*Provided records*
>>>
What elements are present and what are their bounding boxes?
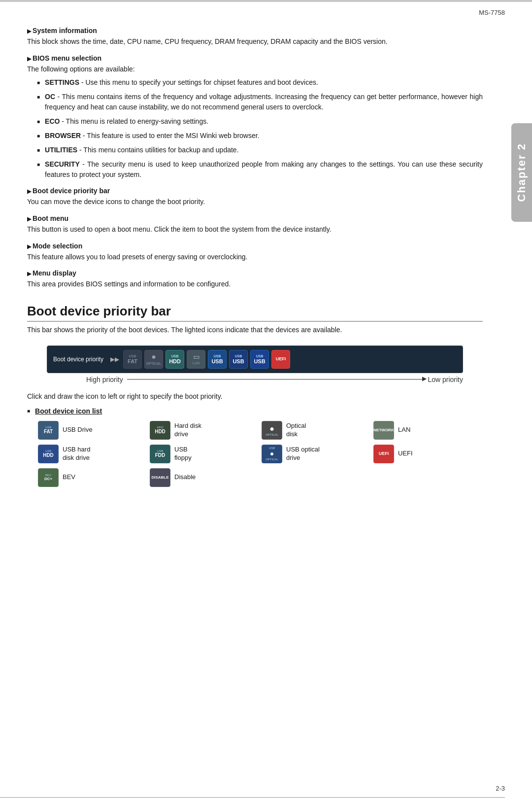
boot-menu-header: Boot menu xyxy=(27,214,483,222)
icon-grid-item-lan: NETWORK LAN xyxy=(373,421,483,440)
priority-arrow-line xyxy=(127,379,424,380)
list-item: SETTINGS - Use this menu to specify your… xyxy=(37,77,483,88)
item-term: SECURITY xyxy=(45,160,80,168)
high-priority-label: High priority xyxy=(86,376,123,383)
list-item: OC - This menu contains items of the fre… xyxy=(37,92,483,112)
icon-disable: DISABLE xyxy=(150,468,170,487)
item-term: ECO xyxy=(45,117,60,125)
list-item: ECO - This menu is related to energy-sav… xyxy=(37,116,483,127)
list-item: SECURITY - The security menu is used to … xyxy=(37,159,483,180)
icon-lan: NETWORK xyxy=(373,421,394,440)
icon-list-header: Boot device icon list xyxy=(27,407,483,415)
item-term: UTILITIES xyxy=(45,146,77,154)
bios-menu-list: SETTINGS - Use this menu to specify your… xyxy=(37,77,483,180)
item-term: BROWSER xyxy=(45,132,81,139)
boot-icon-usb1[interactable]: USB USB xyxy=(208,350,227,369)
boot-icon-file[interactable]: ▭ LAN xyxy=(187,350,205,369)
boot-menu-body: This button is used to open a boot menu.… xyxy=(27,224,483,235)
icon-list-header-label: Boot device icon list xyxy=(35,407,102,415)
icon-label-hdd: Hard diskdrive xyxy=(174,422,201,439)
main-section-title: Boot device priority bar xyxy=(27,304,483,322)
icon-label-disable: Disable xyxy=(174,473,196,482)
boot-icon-optical[interactable]: ● OPTICAL xyxy=(144,350,163,369)
item-desc: - The security menu is used to keep unau… xyxy=(45,160,483,178)
chapter-tab-label: Chapter 2 xyxy=(515,143,528,202)
item-term: SETTINGS xyxy=(45,78,79,86)
item-desc: - This menu is related to energy-saving … xyxy=(60,117,208,125)
model-number: MS-7758 xyxy=(479,9,505,16)
icon-hdd: HDD HDD xyxy=(150,421,170,440)
icon-grid-item-optical: ● OPTICAL Opticaldisk xyxy=(262,421,371,440)
list-item: BROWSER - This feature is used to enter … xyxy=(37,131,483,141)
icon-grid-item-disable: DISABLE Disable xyxy=(150,468,259,487)
icon-usb-floppy: USB FDD xyxy=(150,445,170,463)
item-term: OC xyxy=(45,93,55,101)
icon-usb-drive: USB FAT xyxy=(38,421,59,440)
item-desc: - This menu contains items of the freque… xyxy=(45,93,483,111)
mode-selection-header: Mode selection xyxy=(27,242,483,250)
item-desc: - Use this menu to specify your settings… xyxy=(79,78,318,86)
top-border xyxy=(0,0,532,2)
icon-grid-item-hdd: HDD HDD Hard diskdrive xyxy=(150,421,259,440)
icon-label-usb-optical: USB opticaldrive xyxy=(286,446,320,462)
icon-grid-item-uefi: UEFI UEFI xyxy=(373,445,483,463)
icon-grid-item-usb-optical: USB ● OPTICAL USB opticaldrive xyxy=(262,445,371,463)
item-desc: - This menu contains utilities for backu… xyxy=(77,146,238,154)
boot-icons-row: USB FAT ● OPTICAL USB HDD ▭ xyxy=(123,350,290,369)
icon-label-lan: LAN xyxy=(398,426,410,434)
icon-grid: USB FAT USB Drive HDD HDD Hard diskdrive xyxy=(38,421,483,487)
boot-icon-usb3[interactable]: USB USB xyxy=(250,350,269,369)
icon-grid-item-usb-hdd: USB HDD USB harddisk drive xyxy=(38,445,147,463)
boot-icon-usb-fat[interactable]: USB FAT xyxy=(123,350,142,369)
priority-arrow-row: High priority Low priority xyxy=(86,376,463,383)
icon-optical: ● OPTICAL xyxy=(262,421,282,440)
boot-icon-usb2[interactable]: USB USB xyxy=(229,350,248,369)
menu-display-body: This area provides BIOS settings and inf… xyxy=(27,279,483,290)
item-desc: - This feature is used to enter the MSI … xyxy=(81,132,259,139)
mode-selection-body: This feature allows you to load presets … xyxy=(27,252,483,263)
list-item: UTILITIES - This menu contains utilities… xyxy=(37,145,483,155)
icon-usb-optical: USB ● OPTICAL xyxy=(262,445,282,463)
icon-label-uefi: UEFI xyxy=(398,450,413,458)
icon-label-usb-drive: USB Drive xyxy=(63,426,93,434)
boot-priority-bar: Boot device priority ▶▶ USB FAT ● OPTICA… xyxy=(47,346,463,373)
icon-grid-item-bev: BEV DC+ BEV xyxy=(38,468,147,487)
boot-device-priority-bar-body: You can move the device icons to change … xyxy=(27,197,483,208)
system-information-header: System information xyxy=(27,27,483,35)
icon-grid-item-usb-floppy: USB FDD USBfloppy xyxy=(150,445,259,463)
page-container: MS-7758 Chapter 2 System information Thi… xyxy=(0,0,532,798)
boot-priority-bar-container: Boot device priority ▶▶ USB FAT ● OPTICA… xyxy=(47,346,463,373)
boot-icon-usb-hdd[interactable]: USB HDD xyxy=(166,350,184,369)
icon-label-usb-hdd: USB harddisk drive xyxy=(63,446,90,462)
icon-list-section: Boot device icon list USB FAT USB Drive … xyxy=(27,407,483,487)
boot-device-priority-bar-header: Boot device priority bar xyxy=(27,187,483,195)
system-information-body: This block shows the time, date, CPU nam… xyxy=(27,36,483,47)
boot-icon-uefi[interactable]: UEFI xyxy=(271,350,290,369)
priority-arrows-icon: ▶▶ xyxy=(110,356,119,363)
icon-label-usb-floppy: USBfloppy xyxy=(174,446,192,462)
icon-bev: BEV DC+ xyxy=(38,468,59,487)
main-content: System information This block shows the … xyxy=(0,0,532,507)
main-section-intro: This bar shows the priority of the boot … xyxy=(27,325,483,336)
click-instruction: Click and draw the icon to left or right… xyxy=(27,391,483,402)
icon-label-bev: BEV xyxy=(63,473,75,482)
page-number: 2-3 xyxy=(496,785,505,792)
icon-grid-item-usb-drive: USB FAT USB Drive xyxy=(38,421,147,440)
boot-priority-label: Boot device priority xyxy=(53,356,103,363)
chapter-tab: Chapter 2 xyxy=(511,123,532,222)
low-priority-label: Low priority xyxy=(428,376,463,383)
icon-label-optical: Opticaldisk xyxy=(286,422,306,439)
bios-menu-selection-header: BIOS menu selection xyxy=(27,54,483,62)
icon-usb-hdd: USB HDD xyxy=(38,445,59,463)
icon-uefi: UEFI xyxy=(373,445,394,463)
menu-display-header: Menu display xyxy=(27,269,483,277)
bios-menu-selection-intro: The following options are available: xyxy=(27,64,483,75)
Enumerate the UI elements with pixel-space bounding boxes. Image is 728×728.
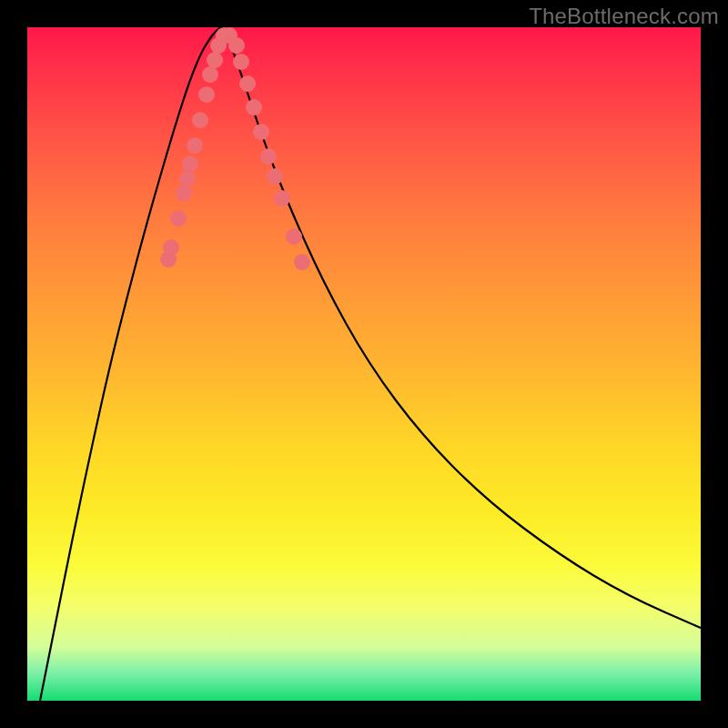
data-marker [198,86,215,103]
data-marker [228,37,245,54]
data-marker [294,254,310,270]
data-marker [163,239,179,256]
data-marker [182,156,198,172]
data-marker [192,112,208,128]
chart-frame: TheBottleneck.com [0,0,728,728]
data-marker [202,66,218,83]
data-marker [233,54,249,70]
curve-left [40,27,222,701]
data-marker [207,52,223,68]
data-markers [160,27,310,270]
data-marker [187,137,203,154]
data-marker [239,76,256,92]
plot-area [27,27,701,701]
data-marker [253,124,269,140]
chart-svg [27,27,701,701]
data-marker [176,185,192,201]
data-marker [170,210,187,227]
data-marker [260,148,277,165]
data-marker [179,170,196,187]
curve-right [222,27,701,628]
data-marker [246,99,262,116]
watermark-text: TheBottleneck.com [529,4,719,29]
data-marker [286,228,302,245]
data-marker [267,168,283,185]
data-marker [274,190,290,207]
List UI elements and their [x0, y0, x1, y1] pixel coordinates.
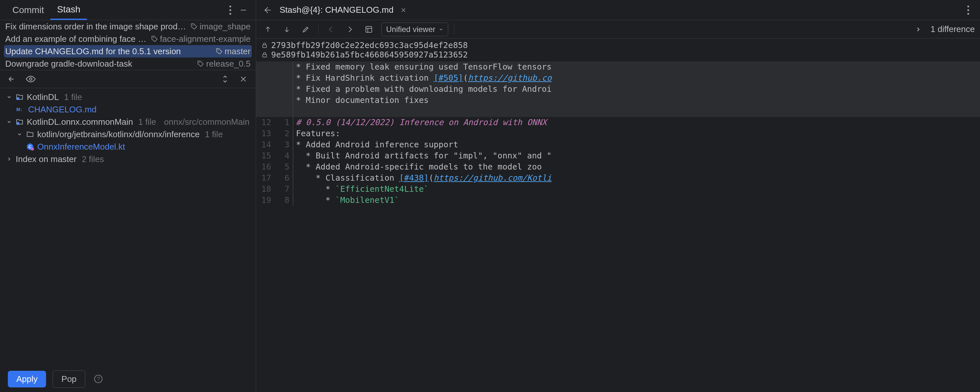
prev-diff-icon[interactable]: [261, 23, 274, 36]
svg-point-18: [967, 9, 969, 11]
svg-point-14: [31, 147, 34, 151]
chevron-right-icon: [6, 156, 13, 162]
svg-text:?: ?: [97, 376, 100, 382]
svg-point-19: [967, 13, 969, 15]
next-diff-icon[interactable]: [280, 23, 293, 36]
line-num-right: 5: [274, 161, 293, 172]
tree-module[interactable]: KotlinDL 1 file: [0, 91, 256, 103]
tree-path: onnx/src/commonMain: [164, 117, 250, 127]
chevron-down-icon: [6, 119, 13, 124]
commit-message: Update CHANGELOG.md for the 0.5.1 versio…: [5, 46, 216, 56]
code-line: * Added Android-specific models to the m…: [296, 162, 542, 172]
svg-point-2: [229, 13, 231, 15]
line-num-right: 6: [274, 172, 293, 183]
tree-label: Index on master: [16, 154, 76, 164]
edit-icon[interactable]: [299, 23, 312, 36]
chevron-down-icon: [16, 132, 23, 137]
svg-rect-21: [262, 45, 267, 47]
line-num-right: 2: [274, 128, 293, 139]
left-panel: Commit Stash Fix dimensions order in the…: [0, 0, 256, 392]
branch-name: face-alignment-example: [160, 34, 251, 44]
svg-rect-9: [17, 97, 19, 100]
branch-tag: image_shape: [191, 22, 251, 32]
code-line: * Classification: [296, 173, 399, 183]
line-num-left: 12: [256, 117, 274, 128]
lock-icon: [261, 42, 268, 49]
tree-file-label: CHANGELOG.md: [28, 105, 97, 115]
code-line: * Fix HardShrink activation: [296, 73, 433, 83]
link[interactable]: [#438]: [399, 173, 429, 183]
tab-stash[interactable]: Stash: [50, 0, 87, 20]
viewer-label: Unified viewer: [386, 25, 436, 34]
pop-button[interactable]: Pop: [52, 370, 85, 388]
apply-button[interactable]: Apply: [8, 371, 46, 387]
tree-module[interactable]: KotlinDL.onnx.commonMain 1 file onnx/src…: [0, 116, 256, 128]
link[interactable]: [#505]: [433, 73, 463, 83]
group-icon[interactable]: [6, 73, 19, 86]
minimize-icon[interactable]: [237, 3, 250, 17]
svg-text:M↓: M↓: [16, 107, 22, 112]
tabs: Commit Stash: [0, 0, 256, 20]
kebab-icon[interactable]: [962, 3, 975, 17]
lock-icon: [261, 52, 268, 58]
close-tab-icon[interactable]: [399, 6, 408, 15]
viewer-dropdown[interactable]: Unified viewer: [381, 22, 448, 36]
kebab-icon[interactable]: [224, 3, 237, 17]
line-num-right: 8: [274, 195, 293, 206]
chevron-right-icon[interactable]: [912, 23, 925, 36]
svg-point-0: [229, 6, 231, 8]
tree-meta: 1 file: [64, 92, 82, 102]
layout-icon[interactable]: [362, 23, 375, 36]
line-num-left: 18: [256, 183, 274, 195]
branch-tag: face-alignment-example: [151, 34, 251, 44]
commit-row[interactable]: Fix dimensions order in the image shape …: [0, 20, 256, 33]
tree-dir[interactable]: kotlin/org/jetbrains/kotlinx/dl/onnx/inf…: [0, 128, 256, 140]
line-num-left: 15: [256, 150, 274, 161]
back-arrow-icon[interactable]: [261, 3, 274, 17]
line-num-left: 16: [256, 161, 274, 172]
tree-file[interactable]: M↓ CHANGELOG.md: [0, 103, 256, 116]
help-icon[interactable]: ?: [92, 372, 105, 386]
tree-file[interactable]: C OnnxInferenceModel.kt: [0, 140, 256, 153]
commit-row[interactable]: Downgrade gradle-download-task release_0…: [0, 57, 256, 70]
code-line: *: [296, 184, 335, 194]
nav-forward-icon[interactable]: [343, 23, 356, 36]
svg-rect-22: [262, 54, 267, 57]
close-icon[interactable]: [237, 73, 250, 86]
tree-index[interactable]: Index on master 2 files: [0, 153, 256, 165]
folder-icon: [26, 130, 34, 138]
commit-row[interactable]: Add an example of combining face detecti…: [0, 33, 256, 45]
code-line: * Minor documentation fixes: [296, 96, 429, 105]
commit-message: Downgrade gradle-download-task: [5, 59, 197, 69]
svg-rect-11: [17, 122, 19, 125]
tab-commit[interactable]: Commit: [6, 0, 50, 20]
svg-point-7: [199, 62, 200, 63]
hash-block: 2793bffb29f2d0c2e22edc693c3ac95d4ef2e858…: [256, 38, 980, 61]
kotlin-class-icon: C: [26, 143, 34, 151]
tree-file-label: OnnxInferenceModel.kt: [37, 142, 125, 152]
svg-point-6: [217, 49, 218, 51]
svg-point-4: [192, 25, 193, 26]
url[interactable]: https://github.com/Kotli: [433, 173, 551, 183]
expand-collapse-icon[interactable]: [218, 73, 232, 86]
branch-tag: master: [216, 46, 251, 56]
code-line: # 0.5.0 (14/12/2022) Inference on Androi…: [296, 118, 547, 127]
commit-row-selected[interactable]: Update CHANGELOG.md for the 0.5.1 versio…: [4, 45, 252, 57]
nav-back-icon[interactable]: [325, 23, 337, 36]
inline-code: `MobilenetV1`: [335, 195, 399, 205]
folder-icon: [16, 93, 24, 101]
url[interactable]: https://github.co: [468, 73, 552, 83]
line-num-right: 3: [274, 139, 293, 150]
line-num-left: 13: [256, 128, 274, 139]
inline-code: `EfficientNet4Lite`: [335, 184, 429, 194]
svg-point-8: [29, 78, 32, 80]
branch-name: master: [225, 46, 251, 56]
commit-list: Fix dimensions order in the image shape …: [0, 20, 256, 70]
markdown-icon: M↓: [16, 106, 25, 113]
code-line: Features:: [296, 129, 340, 138]
code-line: * Fixed a problem with downloading model…: [296, 84, 552, 94]
svg-rect-3: [241, 10, 246, 10]
diff-code[interactable]: * Fixed memory leak ensuring used Tensor…: [256, 61, 980, 392]
eye-icon[interactable]: [24, 73, 37, 86]
diff-title: Stash@{4}: CHANGELOG.md: [280, 5, 394, 15]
<<<
*Activity*
The expected answer is every line in the data above that carries the string "github".

*Your response*
url[interactable]: https://github.com/Kotli: [433, 173, 551, 183]
url[interactable]: https://github.co: [468, 73, 552, 83]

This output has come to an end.